Example number
17
Example slug
example_17_vector_space_closure_centering_as_a_subspace_projection
Background

Vector spaces form the foundational structure of linear algebra: any two vectors can be added, any vector can be scaled, and the result stays in the space. A subspace is a subset that inherits this closure property. The set of zero-mean vectors $S = \{x \in \mathbb{R}^n : \mathbf{1}^\top x = 0\}$ is the kernel of the linear functional $x \mapsto \mathbf{1}^\top x$, hence a subspace. The orthogonal projector onto $S$ is $P = I - \frac{1}{n}\mathbf{1}\mathbf{1}^\top$, and applying $P$ to any vector gives the unique point in $S$ closest to it (in the Euclidean sense). In ML, mean-centering is the standard preprocessing step before PCA, regression, and clustering; understanding it as projection reveals why it’s optimal—it removes the constant offset without losing information, minimizing reconstruction error.

These concepts appear throughout modern deep learning and statistics: regularization methods project onto constraint sets, attention mechanisms compute weighted sums in value span, and optimization algorithms iterate within feasible parameter spaces.
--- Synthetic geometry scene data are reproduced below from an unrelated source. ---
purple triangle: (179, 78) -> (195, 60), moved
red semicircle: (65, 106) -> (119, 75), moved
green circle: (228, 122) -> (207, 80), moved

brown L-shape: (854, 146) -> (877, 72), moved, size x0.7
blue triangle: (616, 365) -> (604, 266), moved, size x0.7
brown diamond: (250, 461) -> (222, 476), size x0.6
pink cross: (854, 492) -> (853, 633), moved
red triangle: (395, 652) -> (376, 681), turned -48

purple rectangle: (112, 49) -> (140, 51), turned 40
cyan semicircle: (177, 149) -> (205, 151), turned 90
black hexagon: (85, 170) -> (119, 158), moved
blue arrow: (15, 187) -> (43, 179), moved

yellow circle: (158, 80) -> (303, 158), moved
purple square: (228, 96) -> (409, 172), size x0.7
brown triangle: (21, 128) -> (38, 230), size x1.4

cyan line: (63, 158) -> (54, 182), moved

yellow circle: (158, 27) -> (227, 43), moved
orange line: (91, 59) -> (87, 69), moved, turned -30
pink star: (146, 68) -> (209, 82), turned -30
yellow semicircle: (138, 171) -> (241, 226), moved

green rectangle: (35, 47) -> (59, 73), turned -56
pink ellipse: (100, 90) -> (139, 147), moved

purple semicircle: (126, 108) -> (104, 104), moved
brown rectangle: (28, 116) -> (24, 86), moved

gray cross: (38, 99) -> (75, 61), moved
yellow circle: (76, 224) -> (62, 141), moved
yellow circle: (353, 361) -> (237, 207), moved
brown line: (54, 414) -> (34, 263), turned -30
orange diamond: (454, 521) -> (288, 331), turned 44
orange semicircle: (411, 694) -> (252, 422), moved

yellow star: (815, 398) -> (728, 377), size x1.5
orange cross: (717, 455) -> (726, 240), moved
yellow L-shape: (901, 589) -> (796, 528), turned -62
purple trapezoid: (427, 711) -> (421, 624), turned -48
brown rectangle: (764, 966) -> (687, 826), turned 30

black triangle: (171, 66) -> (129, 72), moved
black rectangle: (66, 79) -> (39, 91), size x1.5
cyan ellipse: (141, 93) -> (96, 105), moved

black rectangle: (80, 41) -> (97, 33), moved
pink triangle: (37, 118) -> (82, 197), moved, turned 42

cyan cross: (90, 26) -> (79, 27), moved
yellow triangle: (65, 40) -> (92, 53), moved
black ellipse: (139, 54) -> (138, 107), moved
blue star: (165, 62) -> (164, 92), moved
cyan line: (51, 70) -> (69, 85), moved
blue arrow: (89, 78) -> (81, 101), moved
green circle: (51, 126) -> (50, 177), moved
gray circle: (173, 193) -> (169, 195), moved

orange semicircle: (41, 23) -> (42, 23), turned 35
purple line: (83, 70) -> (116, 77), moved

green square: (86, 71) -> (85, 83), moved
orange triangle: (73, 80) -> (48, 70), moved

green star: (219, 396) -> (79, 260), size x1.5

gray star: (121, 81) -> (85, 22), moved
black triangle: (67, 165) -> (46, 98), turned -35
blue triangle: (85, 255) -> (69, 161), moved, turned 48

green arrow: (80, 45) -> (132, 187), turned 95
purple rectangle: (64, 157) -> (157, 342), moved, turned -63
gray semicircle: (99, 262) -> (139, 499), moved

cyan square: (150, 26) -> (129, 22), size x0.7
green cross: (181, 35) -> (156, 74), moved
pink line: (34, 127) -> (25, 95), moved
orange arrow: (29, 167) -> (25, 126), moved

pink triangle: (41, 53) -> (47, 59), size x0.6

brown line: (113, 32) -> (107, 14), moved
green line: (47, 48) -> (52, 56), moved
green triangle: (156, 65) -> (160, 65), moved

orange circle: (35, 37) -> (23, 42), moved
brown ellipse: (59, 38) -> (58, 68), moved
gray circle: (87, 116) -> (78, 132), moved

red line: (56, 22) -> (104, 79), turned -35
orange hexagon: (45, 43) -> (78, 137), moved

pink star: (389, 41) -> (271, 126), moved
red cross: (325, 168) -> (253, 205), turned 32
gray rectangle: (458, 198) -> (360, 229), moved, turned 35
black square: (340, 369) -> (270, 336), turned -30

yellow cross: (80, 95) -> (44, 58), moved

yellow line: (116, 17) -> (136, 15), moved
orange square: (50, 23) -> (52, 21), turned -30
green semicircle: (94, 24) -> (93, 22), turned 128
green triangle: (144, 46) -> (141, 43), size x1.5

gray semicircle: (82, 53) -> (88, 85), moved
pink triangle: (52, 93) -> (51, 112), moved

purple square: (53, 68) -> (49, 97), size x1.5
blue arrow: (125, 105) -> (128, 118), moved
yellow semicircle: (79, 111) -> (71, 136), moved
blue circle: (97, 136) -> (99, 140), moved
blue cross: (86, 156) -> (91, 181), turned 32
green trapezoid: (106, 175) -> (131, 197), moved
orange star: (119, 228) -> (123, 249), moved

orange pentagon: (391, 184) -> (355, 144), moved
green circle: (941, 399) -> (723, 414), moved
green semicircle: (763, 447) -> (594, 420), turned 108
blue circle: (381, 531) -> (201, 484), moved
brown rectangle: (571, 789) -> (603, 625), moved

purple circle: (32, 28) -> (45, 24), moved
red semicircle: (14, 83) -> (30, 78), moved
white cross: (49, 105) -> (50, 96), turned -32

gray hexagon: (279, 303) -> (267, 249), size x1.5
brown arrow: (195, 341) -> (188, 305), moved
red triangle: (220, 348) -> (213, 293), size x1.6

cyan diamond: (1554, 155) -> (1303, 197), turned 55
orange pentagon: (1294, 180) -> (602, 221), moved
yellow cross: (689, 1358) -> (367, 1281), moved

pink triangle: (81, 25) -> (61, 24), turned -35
The interplay between closure (ensuring algorithms stay valid) and projection (finding optimal points in subspaces) is the thread connecting linear algebra to ML.

Purpose

Give you a crisp, ML-first mental model that unifies closure (algebraic safety) and projection (geometric optimality):

  • Closure: Vector spaces are closed under addition and scalar multiplication; convex combinations stay in the space.
  • Subspaces: The zero-mean vectors $\{x \in \mathbb{R}^n : \mathbf{1}^\top x = 0\}$ form a subspace (preserved under all operations).
  • Projection: Mean-centering is orthogonal projection onto the zero-mean subspace; it’s both algebraically valid and geometrically optimal.
  • ML reuse: These concepts recur in PCA (centering before eigendecomposition), batch normalization (zero-mean preprocessing), and gradient descent (staying in parameter space).
Problem
  1. Show closure: form a convex combination of two vectors in R^d.
  2. Show that mean-centering projects onto the subspace of zero-mean vectors.
Solution (Math)
  1. $\mathbb{R}^d$ is closed under addition and scalar multiplication, so for any $a,b\in\mathbb{R}^d$ and $\alpha\in\mathbb{R}$,
\[ v=\alpha a + (1-\alpha)b \in \mathbb{R}^d. \]
  1. The set $S=\{x\in\mathbb{R}^n:\mathbf{1}^Tx=0\}$ is a subspace (kernel of $\mathbf{1}^T$). The orthogonal projector is $P=I-\frac{1}{n}\mathbf{1}\mathbf{1}^T$. Applying $P$ is exactly “subtract the mean”.

We use:

  • Data matrix $X\in\mathbb{R}^{n\times d}$ (rows are examples).
  • Vectors are column vectors by default.
  • $\|x\|_2$ is Euclidean norm; $\langle x,y\rangle=x^Ty$.
Solution (Python)

import numpy as np

a = np.array([1., 2., -1.])
b = np.array([0., -2., 3.])
alpha = 0.2
v = alpha*a + (1-alpha)*b
print("v:", v)

# Centering as projection onto zero-mean subspace

x = np.array([2., 0., -1., 5.])
n = x.size
one = np.ones((n,1))
P = np.eye(n) - (1/n)*(one@one.T)
xc = P@x
print("xc:", xc, "sum(xc):", xc.sum())
print("xc == x - mean(x):", np.allclose(xc, x - x.mean()))
Code Introduction

This code demonstrates two foundational concepts of linear algebra in machine learning: closure under convex combinations (the algebraic property that makes vector spaces valid) and mean-centering as orthogonal projection (the geometric operation underpinning PCA, data preprocessing, and normalization).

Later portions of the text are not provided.